How is it that fictional characters made of words typed on paper become real in a reader's mind? How does that alchemy happen? I'm always surprised each time it happens for me - when I realize that I have fully accepted a character I'm reading, that I've made that little leap of faith that allows me not to question the artifice that is fiction but to surrender to the invention. I know that fiction is not "real", that the characters I'm reading don't exist. But they have become real for me, and so are as real as my dreams are, as real as my thoughts.
It's hard for me to put into words how I work to convey character because, as I'm sure is true for many writers, the process of working is such a subconscious and associative one. Things just sort of "happen." Characters feel like they arrive on the page. But they don't simply arrive, they are arrived at, even if the journey towards them happens unconsciously, while you're asleep or driving in your car or thinking about a grocery list. I think about creating character much the same way I think about getting to know a person. At first, I might seize on some superficial information to try to get a grasp on who a person is - the way he wears his hair, the way she smokes her cigarette. I listen to speech, I listen for accents, I look a the lines on someone's face and try to guess at his age. There's a scar? I think, what's that about? I'm just grasping for things to hold on to as I begin to formulate an idea of who this new person is. Then, if I get to know the person better, I also get more information - personal history, emotional responses to given situations. I experience how that person behaves, how they respond in certain situations. And the more information I get, the more I reformulate my understanding of who this person might be.
It's the same with a character in a story. I start off with a tiny shred of a thing about a character - the texture of her hair, the way she walks across a street, a sense in my mind of how her voice might sound. Then I start writing scenes and I give her words to say. Sometimes the words feel wrong to me and I know that this is not what she would say and so I'm beginning to eliminate possible ways she might be. And when I give her words that feel right, I get a sense of her attitude, of what she wants to reveal about herself, what she's hiding, what she knows and doesn't know about the world.
It's an old trope that action is character. In some ways I agree with this, in that one of the sharpest ways to convey who a person is is to see how they respond to a situation. So, I throw action in the way of my character. I create problems for her that she has to work her way out of. What's maybe not true about the trope is that there is always the possibility that a person is acting uncharacteristically, that something has provoked her to behave in a way that is unnatural to her. And then when this is explored, character is revealed in yet another way.

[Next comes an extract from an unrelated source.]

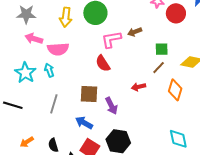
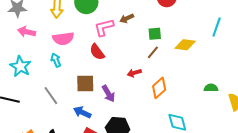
pink semicircle: (58, 49) -> (63, 39), moved
cyan arrow: (49, 70) -> (56, 60), moved
orange diamond: (175, 90) -> (159, 88), moved, turned 35
gray line: (54, 104) -> (51, 96), turned -48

The thing I always try to remind myself of is that people don't really know themselves perfectly, and that much of how we perceive of our own characters has to do with a certain mythology that we have created about ourselves and where we stand in the world. So I think about this as I construct a character, that there is no perfect "truth", no absolute definition of a person. And I remember that a person is only as she is perceived by another, and so, once again, there is a level of ambiguity.
Once I'm besetting my character with all sorts of problems and situations she has to behave in, I begin to focus on the tiny things. The way she moves her hands around a cup, the way she might feel about the rain, the way her skin might feel when she's standing next to another person. All these tiny details, the real existential experiences of her every moment, are, I think what finally drives a character home for a reader. The idea is to be as specific as possible, to realize that one person's taste of salt differs from another, that it might engender specific associations that tell us about who she is. Every single detail I use gives me a chance to create resonance, to engage with a character's history, with her emotional state, with her expectations. So I choose the particular details to focus on that will convey the most, that will round her out and make her flesh.
On another note:
Today is the official publication date of my new collection of stories, ALONE WITH YOU. In honor of this, I decided to find out the answer to a question I've always had but never bothered to explore: Why are books published on Tuesdays? Is this some quaint holdover from the late 19th Century when ladies and gentlemen did their book buying on that day of the week? Does it have to do with some ancient printing press schedule? Alas, no. Turns out the reason is rather more prosaic. This is what my publicist told me: "It has to do with how sales are counted toward bestseller lists. Sales are counted Mon-Sun, so we want to be sure books are on the shelves by Tuesday to make sales count for the week."
So, there you go.
Do you ever define characters primarily in relation to other characters, rather than to themselves?
Posted by: Niall | April 13, 2010 at 02:56 PM
Yes.
Posted by: Serge Shoebottom | April 13, 2010 at 03:59 PM
Where is Part One?
Posted by: Jeffrey Paparoa Holman | April 14, 2010 at 01:30 AM
Just as characters are "arrived at" when they are written, so, I think, they are when they are read. As readers we approach a character knowing he or she is not real, but we are willing to invest in believing the character to be real. We approach the character with as much active imagination and willingness as the writer did.
Posted by: Paul Lamb | April 14, 2010 at 04:57 AM
On the subject of character, Olive Kitteridge is one of the strongest I've read, which probably sounds like a cliche since so many have. Less mentioned is "Six Stories" by Salinger, reread after years, the satire, still biting and funny.